Returning back to the theme of Roki being a game of two halves, the same can be said of its puzzles. Roki is a 2.5D title that has you explore a few different environments, and interact with a number of items. Things start off very simple – you only get one or two items in your inventory, which are obvious and easily combined. You search some drawers for batteries to add them to a flashlight, or put eggs into a pan to make dinner. Inventory is brought up, then you highlight the item, and drag it to another, or onto something in the scene. But things rapidly become more involving and the game starts to throw many curveballs, leaving you scratching you head and somewhat randomly trying to combine items within your packed inventory. Things become fairly challenging and off-beat before long, making the title lean towards puzzle fans rather than those looking for more of a breezy adventure. The game also pads its running time out – as mentioned, it's much longer than typical titles of this sort – but this added playtime comes in the form of mostly repeated puzzle designs in the second and third acts, rather than offering something new.
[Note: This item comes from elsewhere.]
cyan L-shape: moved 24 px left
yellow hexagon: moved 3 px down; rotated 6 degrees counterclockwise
Each level has Tove walk around an area and pick up as many items as she can to fill out the inventory, and then return to previously visited areas and blocked paths in order to unlock them. This sort of design continues for most of the game, so there is a fair bit of tracking back and forth, remembering what you need for which location. There is a fair amount of backtracking, and half-solving an area before realizing you lack the item to keep going, and having to go explore elsewhere.
To the game's credit, there are a few mechanics to make things easier. Tove's journal keeps track of the visited locations and what item you may need for it, and it updates as you perform some tasks but some new item may be needed to progress the area further. You can also ask for hints in the second half of the game, if you prefer. The game also saves you from pixel hunting thanks to a button that makes interactive items on the screen glow for a moment – however, even with that, some items simply blend into the background.
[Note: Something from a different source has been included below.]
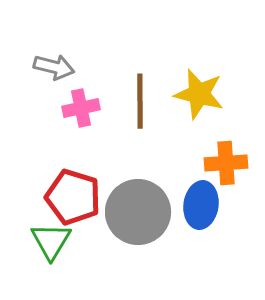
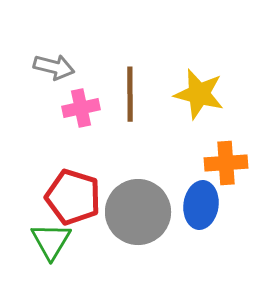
brown line: moved 10 px left, 7 px up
Despite being an adventure game with aspirations of a more modern experience, Roki is best played with a controller. The PC version shockingly lacks a mouse pointer, making you awkwardly bring up the inventory, select an item, and then drag it to where you want to interact by using the movement controls. It also lacks options in video resolutions. But at least it runs without any hitches or problems, and is not very hardware intensive.
Roki starts off as a promising adventure with unique Scandinavian folklore setting, with straightforward puzzles, and a dark truth that lies beneath the friendly art style. However, it soon evolves into fairly predictable dark fairy tale, and one that encounters pacing issues due to the game's long running time. That length is due to the many puzzles you need to solve, as your inventory fills up and things become more convoluted, not to mention the repeating puzzle concepts. It looks and sounds quite nice, but it's certainly aimed at puzzle fans than those looking for a brief and touching adventure.